Four challenges stand out for Europe. Firstly, Europe does not have enough LNG infrastructure (namely storage and regasification facilities) to cope with the situation. Secondly, most of the Qatari LNG is locked in long-term contracts (mostly with Asian importers such as China and Japan) and cannot be diverted to Europe at will. As only 10%-15% can be redirected, Doha said it is almost impossible to replace Russian gas quickly. Furthermore, Qatari mega trains went down last February, leading to a significant decline in export capacity. Export infrastructures can also be the target of military attacks in the Middle East, such as the recent Houthi attacks against Aramco facilities in Saudi Arabia. Finally, Europe will still be dependent, but this time on another set of actors, such as the GCC and the US – and later perhaps Iran if JCPOA is reinstated. These exporters can use their newly found prominence to leverage the EU countries geopolitically. Natural gas is a good short-term option, but the best strategy for the EU would be to use this gas as fuel for an accelerated transition towards the net-zero emission goal by 2050, as outlined in the European Green Deal.”

Mohammadbagher Forough, Research Fellow, GIGA; and Research Associate, Clingendael

 

Algerian gas is unlikely to replace Russian production

“Blinken is the first US Secretary of State to have visited the country since 2014, with the agenda dominated by the impact of Russia’s invasion of Ukraine. Algiers abstained from UN votes on the ongoing conflict and has historical ties with Moscow. While the energy crisis has loomed in the background of the discussions (at the beginning of March Washington had reportedly exerted pressure for the re-opening of the Maghreb-Europe pipeline), other dossiers such as bilateral economic cooperation, regional stability and crises in Libya and in the Sahel held a more prominent role.

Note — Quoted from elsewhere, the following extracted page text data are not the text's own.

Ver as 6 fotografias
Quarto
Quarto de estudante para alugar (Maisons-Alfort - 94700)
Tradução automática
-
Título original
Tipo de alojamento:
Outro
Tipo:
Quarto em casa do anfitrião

Algeria is the third largest supplier of natural gas to the EU. In the last weeks, the state-owned company Sonatrach has said to be ready to increase its exports to Europe. Still, the decade-long structural decline of the Algerian hydrocarbon sector and the closure of the Maghreb-Europe pipeline due to tensions with Morocco will limit Algiers’ ability to increase its export volumes to only 2-3 billion cubic meters per year in the short term – less than 2% of the total EU imports of Russian gas in 2021.”